There are a few versions of Eurydice’s death: in one she was out dancing in the forest with nymphs when she was bitten by a snake and died instantly. In Virgil’s Georgics, she was pursued by Aristaeus for her beauty and fell into a serpent’s nest when trying to escape. Regardless of the version, there was no hope or chance for Eurydice’s survival.
Orpheus lamented for days over the death of his wife. He played sorrowful music on his lyre and gained the sympathy of all that surrounded him, especially the gods who took pity on Orpheus and were moved by his grief.
After it was suggested by Apollo and the other gods offered their protection, Orpheus decided to use katabasis (a descent into the Underworld) to seek empathy from Hades and try to bargain for Eurydice’s return to the living world. His descent to the Underworld began in Laconia where he used an earthly portal to enter the land of the living dead.

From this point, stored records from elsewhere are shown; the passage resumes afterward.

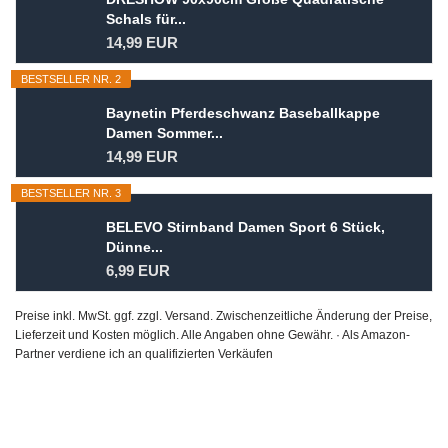
Schals für...
14,99 EUR
BESTSELLER NR. 2
Baynetin Pferdeschwanz Baseballkappe
Damen Sommer...
14,99 EUR
BESTSELLER NR. 3
BELEVO Stirnband Damen Sport 6 Stück,
Dünne...
6,99 EUR
Preise inkl. MwSt. ggf. zzgl. Versand. Zwischenzeitliche Änderung der Preise,
Lieferzeit und Kosten möglich. Alle Angaben ohne Gewähr. · Als Amazon-
Partner verdiene ich an qualifizierten Verkäufen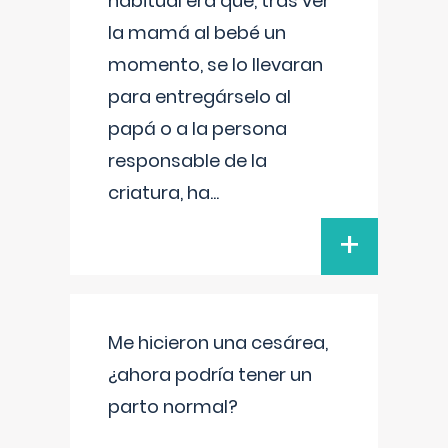
habitual era que, tras ver
la mamá al bebé un
momento, se lo llevaran
para entregárselo al
papá o a la persona
responsable de la
criatura, ha
...
+
Me hicieron una cesárea,
¿ahora podría tener un
parto normal?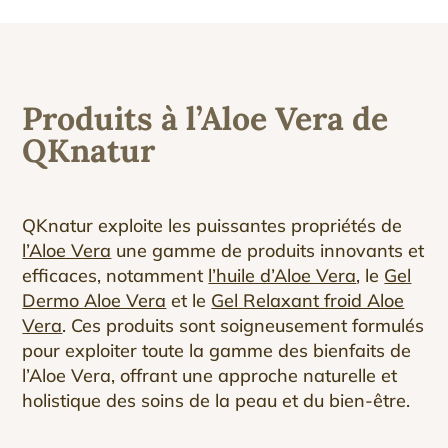
Produits à l’Aloe Vera de
QKnatur
QKnatur exploite les puissantes propriétés de
l’Aloe Vera
une gamme de produits innovants et
efficaces, notamment
l’huile d’Aloe Vera
, le
Gel
Dermo Aloe Vera
et le
Gel Relaxant froid Aloe
Vera
. Ces produits sont soigneusement formulés
pour exploiter toute la gamme des bienfaits de
l’Aloe Vera, offrant une approche naturelle et
holistique des soins de la peau et du bien-être.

Orpheus arrived at the Stygian realm and used his lyre to play sorrowful music in an attempt to evoke sympathy. His music playing was a success. Orpheus was able to pacify Cerberus, soothe Charon, cause Tantalus to forget about his thirst and hunger, prevent the Dainads from filling their pitchers with water, stop the vultures eating Tityus’ organs, freeze Sisyphus in a trance on his stone, and pause the Wheel of Ixion.
Most importantly, both Hades and Persephone were moved by Orpheus’ playing and agreed to let Eurydice return on one condition – he could not look at his wife until they returned back to the land of the living, or risk losing her forever.
Orpheus believed that this would be an easy task and beamed with glee as he thanked the gods and left, followed by his wife.